TASK STATEMENT. Scan the entries for lines with the word "あなたの判定結果" and copy those lines.

RECORD EXTRACTS START

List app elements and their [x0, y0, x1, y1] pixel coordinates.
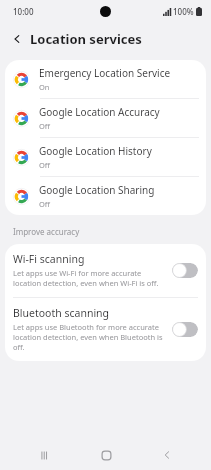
button[interactable]: Back: [150, 440, 184, 470]
button[interactable]: Google Location History: [5, 138, 206, 176]
staticText: 10:00: [13, 6, 34, 17]
button[interactable]: Bluetooth scanning: [5, 298, 206, 361]
staticText: On: [39, 82, 50, 92]
staticText: Let apps use Bluetooth for more accurate…: [13, 322, 163, 352]
staticText: 100%: [173, 6, 194, 17]
button[interactable]: Home: [89, 440, 123, 470]
button[interactable]: Google Location Sharing: [5, 177, 206, 215]
staticText: Google Location Accuracy: [39, 105, 160, 119]
button[interactable]: Emergency Location Service: [5, 60, 206, 98]
staticText: Bluetooth scanning: [13, 306, 110, 320]
staticText: Off: [39, 121, 51, 131]
button[interactable]: Wi-Fi scanning: [172, 263, 198, 278]
staticText: Location services: [30, 30, 142, 48]
staticText: Off: [39, 160, 51, 170]
staticText: Wi-Fi scanning: [13, 252, 85, 266]
staticText: Let apps use Wi-Fi for more accurate loc…: [13, 268, 159, 288]
button[interactable]: Recent apps: [27, 440, 61, 470]
staticText: Emergency Location Service: [39, 66, 171, 80]
staticText: Google Location Sharing: [39, 183, 155, 197]
button[interactable]: Google Location Accuracy: [5, 99, 206, 137]
button[interactable]: Wi-Fi scanning: [5, 244, 206, 297]
staticText: Improve accuracy: [13, 226, 80, 237]
staticText: Google Location History: [39, 144, 152, 158]
button[interactable]: Back: [6, 28, 28, 50]
staticText: Off: [39, 199, 51, 209]
button[interactable]: Bluetooth scanning: [172, 322, 198, 337]
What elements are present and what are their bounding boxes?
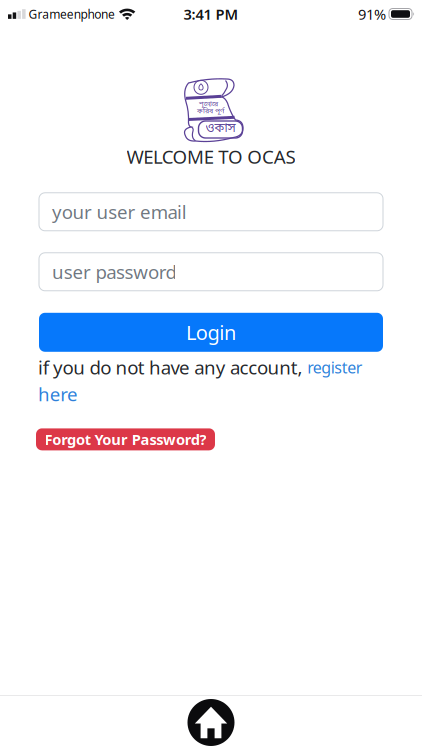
button[interactable]: your user email <box>39 193 383 231</box>
button[interactable]: Home <box>188 699 234 746</box>
staticText: here <box>38 382 78 406</box>
button[interactable]: Login <box>39 313 383 352</box>
staticText: শূন্যেরে <box>199 100 218 109</box>
staticText: ওকাস <box>206 121 236 137</box>
staticText: user password <box>52 259 176 284</box>
staticText: Forgot Your Password? <box>44 430 206 449</box>
button[interactable]: Forgot Your Password? <box>36 428 215 450</box>
staticText: Grameenphone <box>29 6 115 22</box>
staticText: 3:41 PM <box>184 4 238 24</box>
staticText: 91% <box>358 4 386 24</box>
button[interactable]: user password <box>39 253 383 291</box>
staticText: if you do not have any account, <box>38 355 307 380</box>
button[interactable]: register <box>307 357 363 378</box>
button[interactable]: here <box>38 382 78 406</box>
staticText: your user email <box>52 199 187 224</box>
staticText: Login <box>186 319 236 346</box>
staticText: WELCOME TO OCAS <box>127 144 295 169</box>
staticText: register <box>307 357 363 378</box>
staticText: করিব পূর্ণ <box>197 107 224 116</box>
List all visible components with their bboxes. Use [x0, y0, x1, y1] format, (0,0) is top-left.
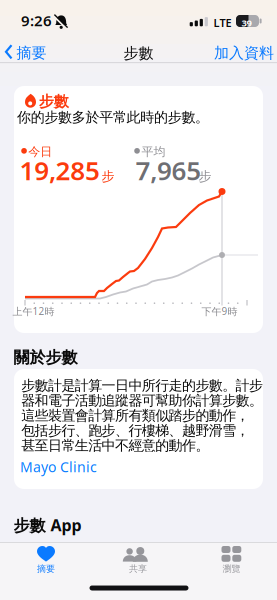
- staticText: 上午12時: [12, 304, 54, 318]
- button[interactable]: Mayo Clinic: [20, 457, 97, 476]
- button[interactable]: 加入資料: [214, 44, 274, 62]
- staticText: 包括步行、跑步、行樓梯、越野滑雪，: [21, 422, 250, 439]
- staticText: Mayo Clinic: [20, 457, 97, 476]
- staticText: 甚至日常生活中不經意的動作。: [21, 437, 209, 454]
- staticText: 步數 App: [14, 514, 82, 536]
- staticText: 9:26: [21, 10, 52, 30]
- staticText: 下午9時: [202, 304, 238, 318]
- staticText: 你的步數多於平常此時的步數。: [17, 109, 209, 126]
- staticText: 19,285: [20, 153, 100, 187]
- staticText: 摘要: [16, 44, 46, 62]
- button[interactable]: 摘要: [11, 545, 81, 579]
- staticText: 這些裝置會計算所有類似踏步的動作，: [21, 407, 250, 424]
- staticText: 39: [242, 16, 252, 29]
- staticText: 步數計是計算一日中所行走的步數。計步: [21, 377, 263, 394]
- staticText: 平均: [142, 144, 166, 159]
- button[interactable]: 返回摘要: [0, 0, 277, 600]
- staticText: 步數: [39, 92, 69, 111]
- staticText: 步數: [124, 44, 154, 62]
- staticText: 7,965: [136, 153, 201, 187]
- staticText: 關於步數: [14, 348, 78, 367]
- staticText: 步: [198, 168, 212, 184]
- staticText: LTE: [214, 15, 232, 30]
- staticText: 今日: [28, 144, 52, 159]
- button[interactable]: 瀏覽: [196, 545, 266, 579]
- button[interactable]: 共享: [103, 545, 173, 579]
- staticText: 共享: [129, 563, 147, 574]
- staticText: 瀏覽: [222, 563, 240, 574]
- staticText: 器和電子活動追蹤器可幫助你計算步數。: [21, 392, 263, 409]
- staticText: 加入資料: [214, 44, 274, 62]
- staticText: 步: [102, 168, 114, 184]
- staticText: 摘要: [37, 563, 55, 574]
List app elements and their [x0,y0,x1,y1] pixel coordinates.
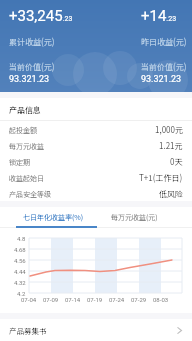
staticText: 产品募集书 [9,325,47,336]
staticText: 产品安全等级 [9,189,51,199]
staticText: 每万元收益 [9,141,44,151]
staticText: 当前价值(元) [141,61,187,73]
staticText: 4.44 [14,268,26,275]
button[interactable]: 七日年化收益率(%) [13,207,94,227]
staticText: 08-03 [153,296,169,303]
staticText: 07-24 [109,296,125,303]
staticText: 07-14 [65,296,81,303]
button[interactable]: 产品募集书 [0,319,192,341]
staticText: 收益起始日 [9,173,44,183]
staticText: 4.32 [14,279,26,286]
staticText: 产品信息 [9,104,41,116]
staticText: 07-09 [43,296,59,303]
staticText: 七日年化收益率(%) [23,212,84,222]
staticText: +33,245.23 [9,7,73,25]
staticText: 当前价值(元) [9,61,55,73]
staticText: +14.23 [141,7,177,25]
staticText: 昨日收益(元) [141,36,187,48]
staticText: 4.56 [14,257,26,264]
button[interactable]: 每万元收益(元) [94,207,175,227]
staticText: 低风险 [159,188,183,200]
staticText: 0天 [170,156,183,168]
staticText: 93.321.23 [141,74,182,85]
staticText: 07-29 [131,296,147,303]
staticText: 4.2 [17,290,26,297]
staticText: T+1(工作日) [139,172,183,184]
staticText: 07-19 [87,296,103,303]
staticText: 07-04 [21,296,37,303]
staticText: 起投金额 [9,125,37,135]
staticText: 累计收益(元) [9,36,55,48]
staticText: 每万元收益(元) [111,212,158,222]
staticText: 93.321.23 [9,74,50,85]
staticText: 4.68 [14,246,26,253]
staticText: 锁定期 [9,157,30,167]
staticText: 4.8 [17,235,26,242]
staticText: 1,000元 [155,124,183,136]
staticText: 1.21元 [159,140,183,152]
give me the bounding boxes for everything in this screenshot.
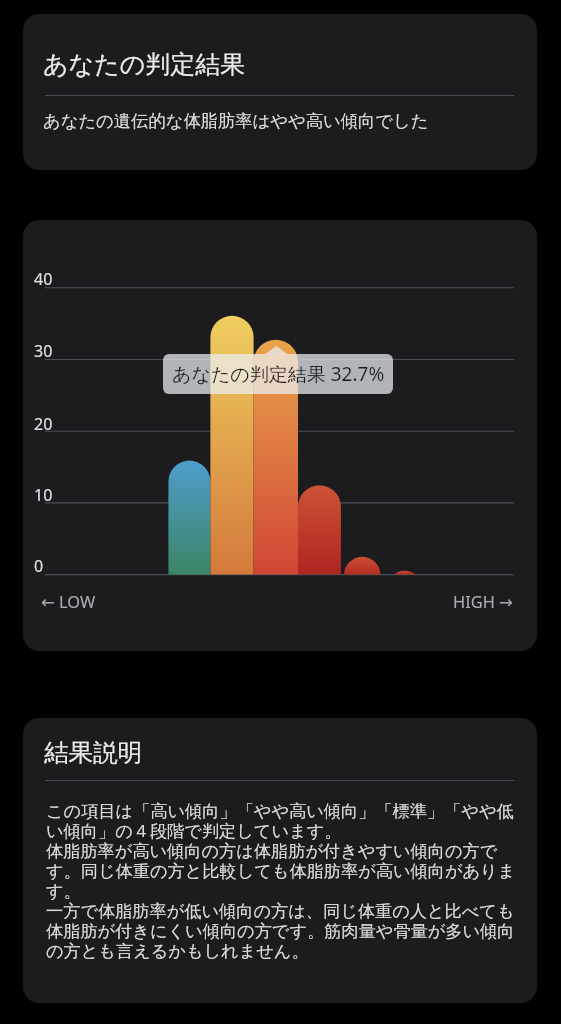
staticText: 10: [34, 484, 53, 506]
staticText: あなたの遺伝的な体脂肪率はやや高い傾向でした: [43, 110, 429, 132]
button[interactable]: ← LOW: [41, 590, 96, 612]
staticText: この項目は「高い傾向」「やや高い傾向」「標準」「やや低: [46, 800, 514, 820]
staticText: い傾向」の４段階で判定しています。: [46, 820, 342, 840]
staticText: 40: [34, 268, 53, 290]
staticText: す。同じ体重の方と比較しても体脂肪率が高い傾向がありま: [46, 860, 516, 880]
staticText: 30: [34, 340, 53, 362]
button[interactable]: HIGH →: [453, 590, 513, 612]
staticText: 結果説明: [44, 737, 143, 765]
button[interactable]: あなたの判定結果: [23, 14, 537, 170]
staticText: 体脂肪率が高い傾向の方は体脂肪が付きやすい傾向の方で: [46, 840, 498, 860]
staticText: ← LOW: [41, 590, 96, 612]
button[interactable]: 結果説明: [23, 718, 537, 1003]
staticText: HIGH →: [453, 590, 513, 612]
staticText: 体脂肪が付きにくい傾向の方です。筋肉量や骨量が多い傾向: [46, 920, 515, 940]
staticText: 0: [34, 555, 44, 577]
staticText: 一方で体脂肪率が低い傾向の方は、同じ体重の人と比べても: [46, 900, 515, 920]
staticText: あなたの判定結果 32.7%: [172, 361, 385, 387]
staticText: す。: [46, 880, 81, 900]
staticText: の方とも言えるかもしれません。: [46, 940, 309, 960]
staticText: 20: [34, 413, 53, 435]
staticText: あなたの判定結果: [43, 49, 246, 79]
button[interactable]: あなたの判定結果 32.7%: [163, 354, 393, 394]
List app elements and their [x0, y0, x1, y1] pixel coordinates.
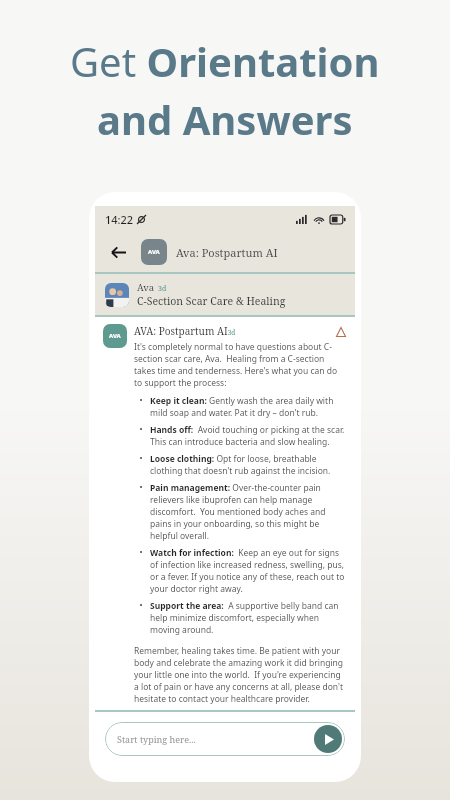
staticText: Start typing here...: [117, 733, 196, 745]
staticText: Hands off: Avoid touching or picking at …: [150, 424, 347, 448]
staticText: C-Section Scar Care & Healing: [137, 294, 286, 308]
staticText: Keep it clean: Gently wash the area dail…: [150, 395, 347, 419]
staticText: Ava: Postpartum AI: [176, 245, 278, 260]
button[interactable]: Send: [314, 725, 342, 753]
button[interactable]: Back: [105, 239, 131, 265]
staticText: and Answers: [97, 92, 353, 146]
staticText: 14:22: [105, 212, 134, 227]
staticText: Get Orientation: [70, 34, 380, 88]
staticText: Support the area: A supportive belly ban…: [150, 600, 347, 636]
staticText: Watch for infection: Keep an eye out for…: [150, 547, 347, 595]
button[interactable]: Warning: [334, 325, 347, 338]
staticText: 3d: [158, 284, 167, 294]
staticText: AVA: [109, 332, 121, 340]
staticText: Remember, healing takes time. Be patient…: [134, 645, 347, 705]
staticText: AVA: [148, 248, 160, 256]
staticText: Loose clothing: Opt for loose, breathabl…: [150, 453, 347, 477]
button[interactable]: Ava: [95, 274, 355, 315]
staticText: Ava: [137, 281, 154, 294]
button[interactable]: AVA: [141, 239, 278, 265]
staticText: It's completely normal to have questions…: [134, 341, 347, 389]
staticText: AVA: Postpartum AI3d: [134, 324, 236, 338]
button[interactable]: Start typing here...: [105, 722, 345, 756]
staticText: Pain management: Over-the-counter pain r…: [150, 482, 347, 542]
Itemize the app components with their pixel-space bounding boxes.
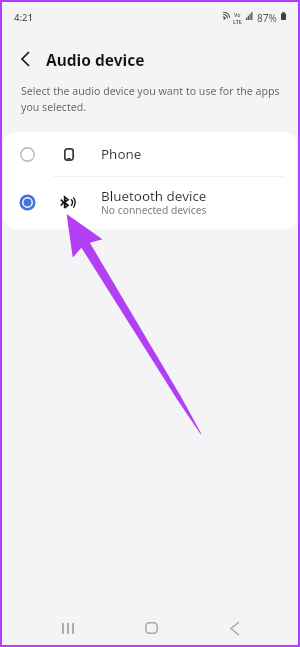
staticText: Audio device bbox=[46, 49, 145, 70]
staticText: Phone bbox=[101, 145, 142, 163]
staticText: Select the audio device you want to use … bbox=[21, 84, 283, 114]
staticText: Bluetooth device bbox=[101, 187, 207, 205]
staticText: 87% bbox=[257, 11, 277, 25]
staticText: No connected devices bbox=[101, 203, 207, 217]
staticText: 4:21 bbox=[14, 11, 33, 24]
button[interactable]: Home bbox=[128, 605, 174, 647]
button[interactable]: Bluetooth device bbox=[3, 177, 297, 229]
button[interactable]: Recent apps bbox=[45, 605, 91, 647]
button[interactable]: Back bbox=[212, 605, 258, 647]
button[interactable]: Back bbox=[7, 41, 43, 77]
button[interactable]: Phone bbox=[3, 132, 297, 176]
staticText: LTE bbox=[233, 18, 242, 25]
staticText: Vo bbox=[234, 11, 241, 18]
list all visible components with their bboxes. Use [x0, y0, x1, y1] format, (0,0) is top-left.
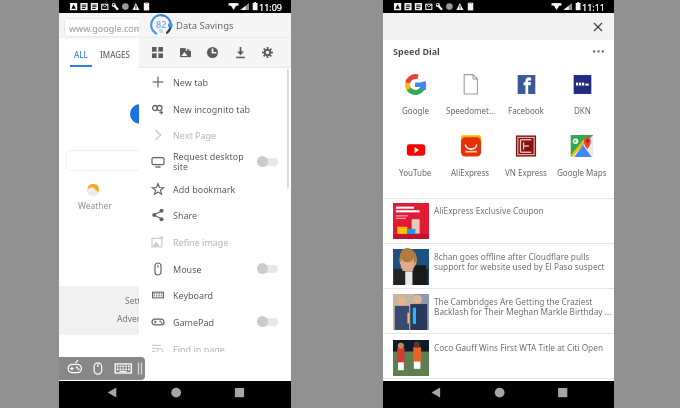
button[interactable]: www.google.com	[64, 18, 199, 37]
button[interactable]: Bookmarks	[144, 38, 170, 67]
button[interactable]: Facebook	[498, 62, 554, 125]
button[interactable]: GamePad	[139, 308, 291, 335]
staticText: New incognito tab	[173, 103, 287, 115]
staticText: Facebook	[508, 105, 544, 116]
button[interactable]: Speed Dial	[393, 45, 440, 57]
button[interactable]: Next Page	[139, 121, 291, 148]
button[interactable]: Add bookmark	[139, 175, 291, 202]
button[interactable]: Downloads	[227, 38, 253, 67]
button[interactable]: Home	[142, 381, 207, 408]
staticText: 82	[156, 18, 167, 30]
button[interactable]: History	[199, 38, 225, 67]
staticText: Google	[402, 105, 429, 116]
button[interactable]: Recent apps	[531, 381, 614, 408]
button[interactable]: ALL	[74, 49, 88, 60]
button[interactable]: More options	[589, 42, 607, 60]
staticText: 11:11	[582, 1, 606, 13]
staticText: Share	[173, 209, 287, 221]
staticText: Google Maps	[557, 167, 607, 178]
staticText: Request desktop site	[173, 150, 257, 173]
button[interactable]: Settings	[254, 38, 280, 67]
button[interactable]: New tab	[139, 68, 291, 95]
button[interactable]: YouTube	[388, 125, 443, 198]
button[interactable]: Refine image	[139, 228, 291, 255]
button[interactable]: Keyboard	[139, 281, 291, 308]
button[interactable]: Advertising	[117, 313, 163, 325]
button[interactable]: Share	[139, 201, 291, 228]
staticText: Find in page	[173, 343, 287, 352]
button[interactable]: Home	[466, 381, 531, 408]
staticText: YouTube	[399, 167, 432, 178]
button[interactable]: VN Express	[498, 125, 554, 198]
button[interactable]: AliExpress Exclusive Coupon	[383, 199, 614, 243]
button[interactable]: Google Maps	[554, 125, 610, 198]
button[interactable]: New incognito tab	[139, 95, 291, 122]
button[interactable]	[66, 150, 196, 171]
staticText: AliExpress Exclusive Coupon	[434, 205, 544, 216]
button[interactable]: The Cambridges Are Getting the Craziest …	[383, 289, 614, 333]
staticText: DKN	[574, 105, 591, 116]
button[interactable]: Back	[59, 381, 142, 408]
button[interactable]: Request desktop site	[139, 148, 291, 175]
button[interactable]: Speedomet...	[443, 62, 498, 125]
staticText: Keyboard	[173, 289, 287, 301]
staticText: Refine image	[173, 236, 287, 248]
staticText: %	[159, 28, 164, 35]
staticText: Mouse	[173, 263, 257, 275]
staticText: Coco Gauff Wins First WTA Title at Citi …	[434, 342, 604, 353]
staticText: AliExpress	[451, 167, 490, 178]
button[interactable]: Close	[589, 18, 607, 36]
staticText: New tab	[173, 76, 287, 88]
button[interactable]: Photos	[172, 38, 198, 67]
button[interactable]: Coco Gauff Wins First WTA Title at Citi …	[383, 334, 614, 378]
staticText: Weather	[78, 200, 112, 212]
button[interactable]: Data savings	[150, 14, 172, 36]
button[interactable]: Google	[388, 62, 443, 125]
staticText: The Cambridges Are Getting the Craziest …	[434, 296, 612, 317]
staticText: 8chan goes offline after Cloudflare pull…	[434, 251, 612, 272]
staticText: Speedomet...	[446, 105, 496, 116]
button[interactable]: Recent apps	[207, 381, 291, 408]
button[interactable]: Back	[383, 381, 466, 408]
button[interactable]: Data Savings	[176, 19, 234, 32]
staticText: GamePad	[173, 316, 257, 328]
button[interactable]: Input devices	[59, 357, 145, 380]
button[interactable]: Find in page	[139, 335, 291, 352]
button[interactable]: IMAGES	[100, 49, 130, 60]
button[interactable]: Settings	[125, 295, 158, 307]
staticText: Add bookmark	[173, 183, 287, 195]
staticText: www.google.com	[69, 22, 143, 34]
button[interactable]: 8chan goes offline after Cloudflare pull…	[383, 244, 614, 288]
staticText: 11:09	[259, 1, 283, 13]
staticText: Next Page	[173, 129, 287, 141]
button[interactable]: DKN	[554, 62, 610, 125]
button[interactable]: AliExpress	[443, 125, 498, 198]
button[interactable]: Mouse	[139, 255, 291, 282]
staticText: VN Express	[505, 167, 547, 178]
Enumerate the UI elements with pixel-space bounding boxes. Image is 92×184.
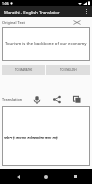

RECORD EXTRACTS END

SOLUTION FOR THIS EXERCISE.
button[interactable]: あなたの判定結果: [23, 14, 537, 170]
staticText: あなたの判定結果 32.7%: [172, 361, 385, 387]
staticText: あなたの判定結果: [43, 49, 246, 79]
button[interactable]: あなたの判定結果 32.7%: [163, 354, 393, 394]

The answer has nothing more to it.